Investment growth has remained particularly strong in East Asia and South Asia, partly driven by domestic and foreign investments in new supply chains, particularly in India, Indonesia, and Vietnam, the report said.

In India, the public sector continues to play a pivotal role in funding large-scale infrastructure projects, physical and digital connectivity, and social infrastructure, including improvements in sanitation and water supply. Strong investment growth is expected to continue through 2025.

Consumer price inflation in India is forecast to decelerate from an estimated 4.8 per cent in 2024 to 4.3 per cent in 2025, staying within the 2–6 per cent medium-term target range set by the central bank. While decreasing energy prices have contributed to the ongoing decline, adverse weather conditions have kept prices of vegetables, cereals, and other staples elevated in 2024, resulting in spikes in the country’s headline inflation in June and September.

It said that several developing economies, including China, India, and Mexico, have maintained robust investment growth, while African nations have faced limited public investment due to high debt servicing burdens, and Western Asia has experienced low investment growth amid subdued oil revenues.

Global economic growth is forecast at 2.8 per cent in 2025 and 2.9 per cent in 2026, largely unchanged from the rate of 2.8 per cent recorded in 2023 and estimated for 2024. The positive but moderately slower growth projected for the two largest economies— China and the United States of America—will likely be complemented by mild recovery in the European Union, Japan, and the United Kingdom and strong performance in several large developing economies, notably India and Indonesia, it said.

China is facing the prospect of gradual economic moderation, with growth estimated at 4.9 per cent in 2024 and projected at 4.8 per cent in 2025. Public sector investments and strong export performance are partly offset by subdued consumption growth and lingering weakness in the property sector.

The Chinese authorities have stepped up policy support to lift property markets, address local government debt challenges, and boost domestic demand; the impacts of relevant initiatives are expected to be manifested over time, it said.

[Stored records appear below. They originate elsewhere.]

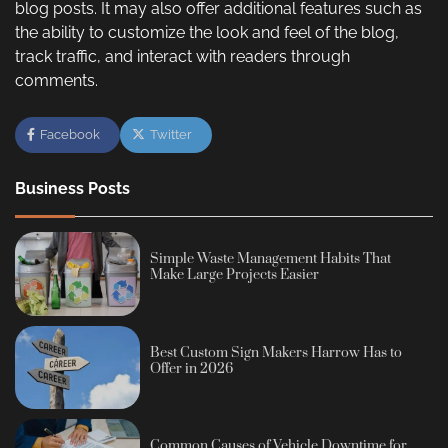
blog posts. It may also offer additional features such as
the ability to customize the look and feel of the blog,
track traffic, and interact with readers through
comments.
Facebook
Twitter
Business Posts
Simple Waste Management Habits That
Make Large Projects Easier
Best Custom Sign Makers Harrow Has to
Offer in 2026
Common Causes of Vehicle Downtime for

The shrinking population and rising trade and technology tensions, if unaddressed, could threaten the country’s medium-term growth prospects, it said.

Among developing countries, robust momentum in India and modest growth acceleration in Africa, Western Asia, and Latin America and the Caribbean will offset a slight moderation of growth in China.

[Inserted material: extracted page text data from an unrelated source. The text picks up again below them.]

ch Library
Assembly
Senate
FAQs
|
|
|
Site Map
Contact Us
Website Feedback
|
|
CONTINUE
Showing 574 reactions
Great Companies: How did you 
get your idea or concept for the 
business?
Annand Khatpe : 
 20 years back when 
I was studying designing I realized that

The report noted that weaker external demand, persistent debt challenges, and social unrest and political turmoil in some economies may undermine the outlook for the South Asian region.

“However, risks to the outlook are tilted to the downside owing to the possible escalation of geopolitical tensions, deceleration in external demand, ongoing debt challenges, and social unrest. In addition, as the region is highly vulnerable to the impact of climate hazards, extreme weather events pose a significant risk,” it said.

It said that the labour market situation in developing countries remains challenging, with significant variations in the outlook driven by differing economic conditions and policy responses. Some economies have exhibited resilience, it said adding that employment indicators in India have remained robust.

In India, employment indicators have remained strong throughout 2024, with labour force participation near record highs, the report said, citing the Reserve Bank of India data.

Urban unemployment stood at 6.6 per cent during this period—virtually unchanged from the rate of 6.7 per cent recorded in 2023. Although there has been progress in female labour market participation in the country, substantial gender gaps remain.

Climate-related shocks have battered South Asia in 2024. During the first half of the year, several of the region’s countries—including Bangladesh, India, Pakistan, and Sri Lanka—experienced heatwaves, droughts, and irregular rainfall patterns, which led to reduced crop yields and elevated food prices. Additionally, extreme weather events have disproportionately affected poor rural households, leading to reductions in income and widening income inequality, the report said.